In today’s world, it is commonly acknowledged that brands must keep up with cultural trends, to the point that the reasons might seem self-evident. However, “culture” is not a thing; it is the sum total of habits, fears, emotions, and meanings of things in a large group of people; and because culture is grounded on people’s experiences and the social contexts in which they live, it is in constant flow and ever-changing.
What does this mean for brands? The answer is complicated, but in the following lines, I would like to show through a specific example how brands can benefit from better understanding how culture reflects people’s everyday lives.
BAMM recently worked with a global multi-billion-dollar sports brand that had a few years of spectacular growth, but whose sales stalled due to changes in consumer trends. To help this brand regain its momentum, BAMM designed and conducted a research project with a very simple goal: to know more about the brand’s core consumer to being able to align their business around them. In doing so, BAMM proposed that answering our simple question would provide insights on what drives people to consume sports products and services (both the brand’s products and its competitors’) in very different markets, and how the brand could use those insights to redirect their design and marketing strategy.
An approach to culture based on people’s experiences: an engine to drive brand momentum
For this project, we developed methodologies which allowed us to know more about what sports mean to the brand’s core users. “What role do sports play in their lives?” was an important question that helped us understand not just how culture drive purchases, but how personal paths or a desire for success in sports also affect brand loyalty and the connection between products and emotions.
Through sit-down interviews, we found out how these users relate to specific brands and sport products emotionally. We also followed these interviewees in their sporting activities to see what their sport routines look like, the things they pay attention to, what they don’t, the reasons they chose the clothes they did, and how all of these things play into the larger narrative of the person’s identity. All of this information allowed us to unearth important insights that pertain to both individuals and the culture they live in, such as the fact these users remember moments of sporting highs fondly and vividly, and that recognition counts more when it comes from fellow athletes (not brands). These insights allowed the brand to direct their messages in a more focused way, one that can be more impactful and can resonate more powerfully with their consumers.

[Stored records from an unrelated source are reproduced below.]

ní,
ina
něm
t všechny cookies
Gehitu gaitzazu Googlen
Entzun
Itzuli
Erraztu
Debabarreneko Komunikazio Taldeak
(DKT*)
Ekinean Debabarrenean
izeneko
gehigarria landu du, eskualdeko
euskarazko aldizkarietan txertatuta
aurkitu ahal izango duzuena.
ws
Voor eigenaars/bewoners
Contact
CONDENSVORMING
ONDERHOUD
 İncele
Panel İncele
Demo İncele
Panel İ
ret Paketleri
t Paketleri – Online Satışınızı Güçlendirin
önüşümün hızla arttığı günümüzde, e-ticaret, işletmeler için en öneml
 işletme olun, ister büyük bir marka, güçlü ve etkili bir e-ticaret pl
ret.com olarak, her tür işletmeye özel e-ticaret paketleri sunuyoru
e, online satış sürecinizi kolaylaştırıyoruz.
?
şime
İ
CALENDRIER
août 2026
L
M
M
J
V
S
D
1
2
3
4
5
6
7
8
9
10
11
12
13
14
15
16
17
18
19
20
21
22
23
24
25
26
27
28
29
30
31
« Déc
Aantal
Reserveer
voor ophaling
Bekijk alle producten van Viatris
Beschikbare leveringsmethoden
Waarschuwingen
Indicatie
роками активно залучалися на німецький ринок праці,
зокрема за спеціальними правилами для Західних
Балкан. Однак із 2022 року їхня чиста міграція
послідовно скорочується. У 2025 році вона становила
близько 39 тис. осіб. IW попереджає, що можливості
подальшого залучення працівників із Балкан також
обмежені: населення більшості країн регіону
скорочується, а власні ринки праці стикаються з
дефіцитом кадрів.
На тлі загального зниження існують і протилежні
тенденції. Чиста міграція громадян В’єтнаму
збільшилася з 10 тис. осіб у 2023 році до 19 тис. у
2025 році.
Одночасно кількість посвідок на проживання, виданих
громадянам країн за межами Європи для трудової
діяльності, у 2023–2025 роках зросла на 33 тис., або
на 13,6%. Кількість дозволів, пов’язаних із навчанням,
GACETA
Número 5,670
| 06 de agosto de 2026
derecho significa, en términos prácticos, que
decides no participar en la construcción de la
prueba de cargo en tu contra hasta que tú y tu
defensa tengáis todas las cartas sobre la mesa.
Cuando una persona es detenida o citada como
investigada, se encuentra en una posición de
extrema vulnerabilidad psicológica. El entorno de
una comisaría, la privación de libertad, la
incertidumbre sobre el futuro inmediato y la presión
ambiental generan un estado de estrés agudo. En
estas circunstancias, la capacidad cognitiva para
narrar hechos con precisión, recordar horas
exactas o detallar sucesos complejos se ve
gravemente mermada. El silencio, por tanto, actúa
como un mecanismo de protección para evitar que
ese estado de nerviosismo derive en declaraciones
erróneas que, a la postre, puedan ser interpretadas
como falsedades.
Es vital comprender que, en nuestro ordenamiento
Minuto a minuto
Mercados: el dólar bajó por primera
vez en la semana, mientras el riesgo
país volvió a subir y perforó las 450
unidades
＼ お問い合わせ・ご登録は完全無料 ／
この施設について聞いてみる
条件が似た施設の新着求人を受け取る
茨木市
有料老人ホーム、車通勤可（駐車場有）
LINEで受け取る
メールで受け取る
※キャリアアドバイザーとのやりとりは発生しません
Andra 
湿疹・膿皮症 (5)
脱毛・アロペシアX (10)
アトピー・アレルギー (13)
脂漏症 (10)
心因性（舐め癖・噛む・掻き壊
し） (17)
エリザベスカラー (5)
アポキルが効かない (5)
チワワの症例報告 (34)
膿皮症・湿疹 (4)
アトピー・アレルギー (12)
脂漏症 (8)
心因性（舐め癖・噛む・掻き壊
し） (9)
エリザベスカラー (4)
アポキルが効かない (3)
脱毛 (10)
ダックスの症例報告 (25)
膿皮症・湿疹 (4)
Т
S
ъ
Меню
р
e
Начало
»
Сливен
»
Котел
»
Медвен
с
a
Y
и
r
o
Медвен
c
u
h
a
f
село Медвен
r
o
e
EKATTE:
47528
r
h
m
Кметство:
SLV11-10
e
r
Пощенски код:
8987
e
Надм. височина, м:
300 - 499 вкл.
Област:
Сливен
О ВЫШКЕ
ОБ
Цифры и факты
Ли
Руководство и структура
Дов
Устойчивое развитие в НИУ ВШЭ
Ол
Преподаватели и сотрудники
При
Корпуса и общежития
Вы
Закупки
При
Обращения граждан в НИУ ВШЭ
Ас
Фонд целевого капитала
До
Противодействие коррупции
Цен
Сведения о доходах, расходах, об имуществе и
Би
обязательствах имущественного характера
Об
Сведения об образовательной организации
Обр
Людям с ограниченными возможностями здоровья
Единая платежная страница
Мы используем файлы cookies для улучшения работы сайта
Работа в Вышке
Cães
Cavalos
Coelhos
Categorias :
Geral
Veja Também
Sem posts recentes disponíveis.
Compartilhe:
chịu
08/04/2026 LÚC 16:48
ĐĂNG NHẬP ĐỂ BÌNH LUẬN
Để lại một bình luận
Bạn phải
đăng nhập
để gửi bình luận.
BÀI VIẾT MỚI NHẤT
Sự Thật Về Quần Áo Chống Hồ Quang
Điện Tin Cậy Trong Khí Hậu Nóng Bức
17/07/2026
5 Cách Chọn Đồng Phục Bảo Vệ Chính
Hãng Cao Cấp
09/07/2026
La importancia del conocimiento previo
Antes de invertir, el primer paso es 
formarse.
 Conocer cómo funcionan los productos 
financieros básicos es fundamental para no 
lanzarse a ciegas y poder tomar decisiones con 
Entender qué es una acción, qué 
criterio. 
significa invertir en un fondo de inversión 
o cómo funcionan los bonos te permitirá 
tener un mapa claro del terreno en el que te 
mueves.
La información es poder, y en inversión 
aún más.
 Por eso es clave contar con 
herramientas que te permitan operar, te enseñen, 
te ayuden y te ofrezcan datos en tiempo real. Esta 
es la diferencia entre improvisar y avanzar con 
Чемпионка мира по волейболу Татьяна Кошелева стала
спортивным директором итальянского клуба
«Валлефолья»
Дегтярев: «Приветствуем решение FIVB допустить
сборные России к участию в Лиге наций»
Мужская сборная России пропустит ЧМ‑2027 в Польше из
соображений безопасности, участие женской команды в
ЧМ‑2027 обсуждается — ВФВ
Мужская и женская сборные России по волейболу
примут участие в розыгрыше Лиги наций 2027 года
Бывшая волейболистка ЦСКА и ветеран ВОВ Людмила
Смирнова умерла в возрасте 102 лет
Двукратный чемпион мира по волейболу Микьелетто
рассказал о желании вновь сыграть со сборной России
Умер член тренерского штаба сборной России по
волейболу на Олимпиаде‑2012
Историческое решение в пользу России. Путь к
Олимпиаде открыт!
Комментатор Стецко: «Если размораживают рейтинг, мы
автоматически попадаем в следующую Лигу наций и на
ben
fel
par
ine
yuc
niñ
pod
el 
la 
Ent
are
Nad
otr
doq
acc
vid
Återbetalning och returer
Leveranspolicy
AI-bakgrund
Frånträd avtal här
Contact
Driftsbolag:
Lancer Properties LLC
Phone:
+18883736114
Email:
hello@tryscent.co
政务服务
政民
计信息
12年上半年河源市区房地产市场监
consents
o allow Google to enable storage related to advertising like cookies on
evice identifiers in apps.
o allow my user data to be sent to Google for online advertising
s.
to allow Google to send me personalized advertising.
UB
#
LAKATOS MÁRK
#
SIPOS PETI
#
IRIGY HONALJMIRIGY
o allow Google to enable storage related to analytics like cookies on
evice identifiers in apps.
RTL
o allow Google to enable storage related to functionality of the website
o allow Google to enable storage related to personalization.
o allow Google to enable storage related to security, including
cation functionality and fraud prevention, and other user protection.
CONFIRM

By going through our interviewee’s sport clothes with them, we noticed clothing was not just about performance or looks. These pieces of clothing had stories embedded in them that users incorporated into their own identities. We found that they expect their clothes to play a part in their hopes of success in their sporting present and future, a fact that added symbolic complexity to the act of making purchase decisions. This exercise also allowed us to notice the degree to which some brands were very prevalent in these users’ closets; and how the users themselves were not conscious of this until we pointed it out to them. This fact gave the brand a clearer picture of their competition, and more importantly why it is that people respond so well to some of their competitors’ strategies.
Finally, by looking at users’ engagement with their sports, we were able to realize to what degree cultural differences should drive strategy. For instance, we found out that basketball culture is significantly different in China and the United States, despite both markets sharing a significant amount of love for the NBA and American basketball stars. These cultural differences indeed have an impact on the clothes people wear to play basketball (and what they purchase), but they also determine how people who play sports perceive the sporting world surrounding them, a fact that will be used to make informed brand sponsorship decisions.
What does this mean for brands?
By focusing on knowing their user better, by knowing more about their hopes and desires, and how clothing and brands play a role in their identities, we found out who these people are as human beings and agents of culture. This approach allowed us to provide insights that would not have been apparent if we saw culture as being disconnected from the actual practices, emotions and habits of individual people. Using this approach allowed us to help the brand create momentum to drive their growth in ways that were innovative, disruptive, and without betraying their identity as a brand.
There are important opportunities to be found by better understanding culture. But culture is not something that can be read like a magazine or a book, with information that is static; culture is in constant flow, and this flow reflects what is happening in people’s everyday lives, their dreams and aspirations, as well as the transformations taking place in the society in which they live. Because of our methods and sociocultural expertise, BAMM was able to provide insights that opened new opportunities for the brand. We did so by helping them make culture-informed decisions in the present, as well thinking of their products, communications and strategies for the future.